A few years ago, all it took for an operating system to gain acceptance was an inexpensive hardware platform and a good application base. Now more complex factors come to bear: How easy it is to use and to develop applications for? How stable is its technology base? Driving this change is the trend among businesses to downsize. These companies are abandoning their minicomputers and mainframes for networked desktop systems. The personal computer is proving itself capable of handling mission-critical tasks, but the corporate customer wants more.

The sophisticated operating systems of mainframes and minicomputers (e.g., DEC's VMS or IBM's MVS) support multitasking, virtual memory, security, robust file systems, and efficient system administration. All these features are incorporated into each of the desktop-based operating systems discussed in this State of the Art section. These operating systems -- Microsoft's Windows NT, IBM's OS/2 2.0, Apple's System 7.0, Univel's UnixWare, Next's NextStep, and SunSoft's Solaris -- combine the best of the mainframe/minicomputer world with the best of the desktop world. The result is a relatively bulletproof system designed to be implemented on a large scale and able to run familiar desktop applications with a familiar user interface.

In competing for the corporate customer, hardware has become a commodity, and the operating system has become the vehicle for the competition. The latest manifestation of how the operating system is the focus of the competition for the corporate customer is found in Microsoft's Windows.

The Server Is the Key

Windows covers a wide range of systems, from notebooks and pen-based computers to the desktop. Originally, Windows was intended to make it easier for people to use the PC, but recently, it has expanded its mission: to form the foundation for a better server in client/server computing through NT. Mike Nash, NT marketing manager for Intel, describes the operating systemas "kind of a best-of package. If you name all the things you would want out of Unix, VMS, OS/2, DOS, and Windows, you will find they're all in NT." If it sounds like it's being developed as an ideal operating system for the server, that's because it is. All the serious operating-system contenders are vying to succeed in the corporate market by capturing the server.
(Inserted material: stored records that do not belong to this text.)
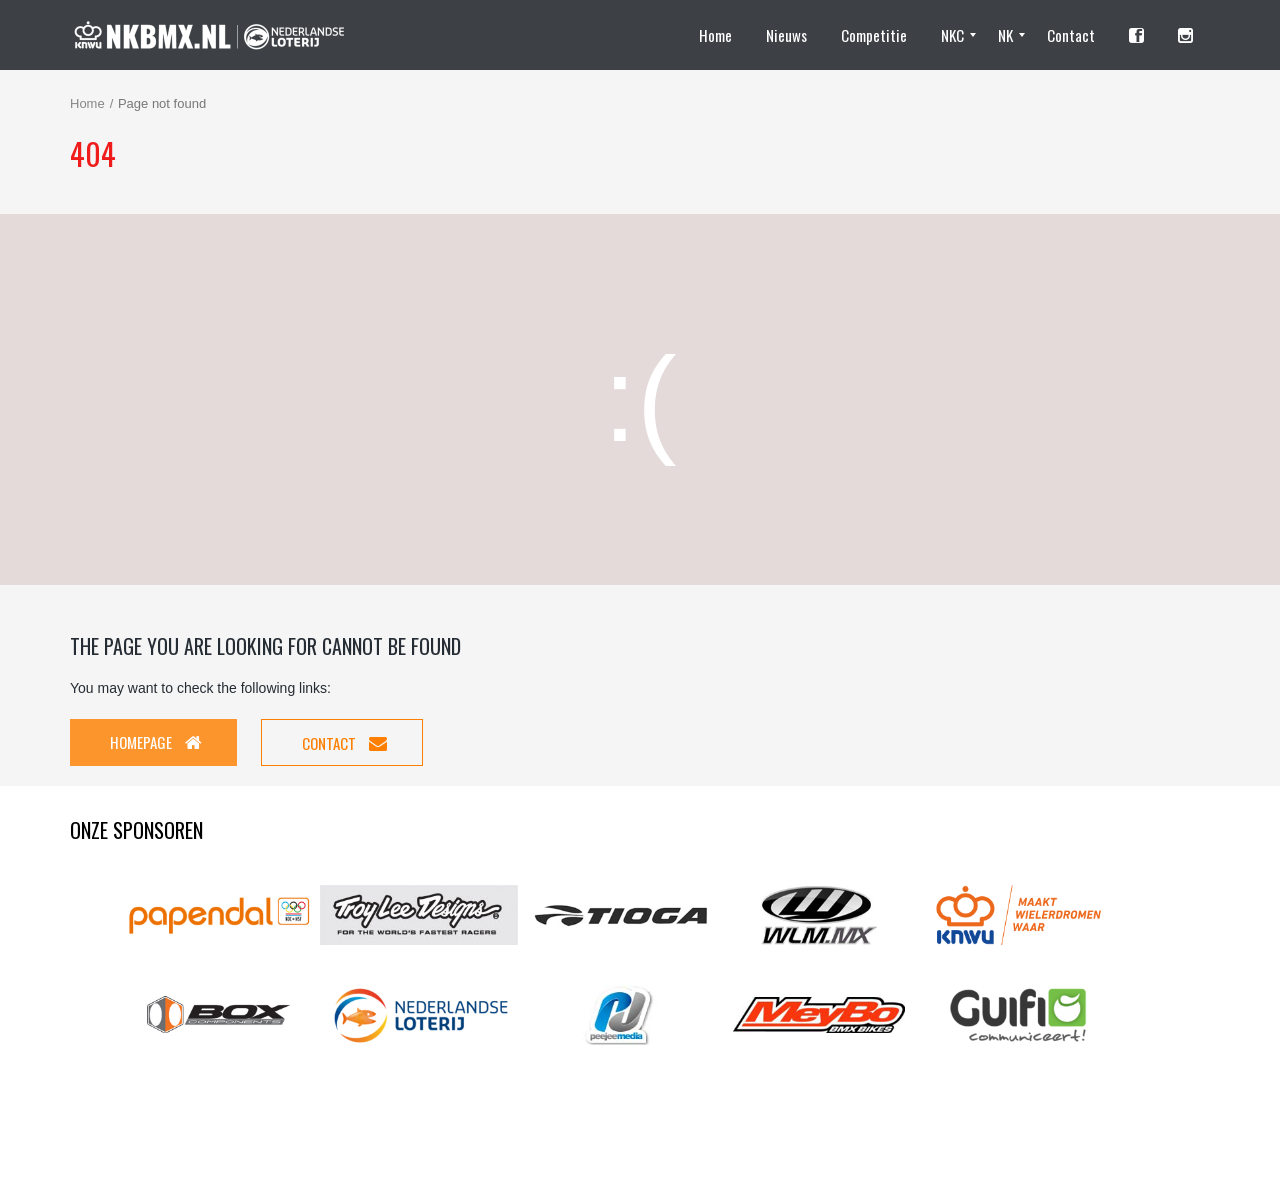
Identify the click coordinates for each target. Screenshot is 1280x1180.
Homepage (156, 742)
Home (87, 103)
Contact (344, 743)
The server is a key to operating-system marketing strategies because corporate networks are typically made up of a mix of clients: Accounting might use PCs while the marketing staff has Macs and the engineering department uses Unixbased workstations. That mix is slow to change because existing equipment and their applications tend to be preserved whenever possible. So, the developer has a better chance supplying operating systems on servers and letting the operating system's performance speak for its usefulness on new client machines. Witness the multiplatform support adopted by operating-system developers.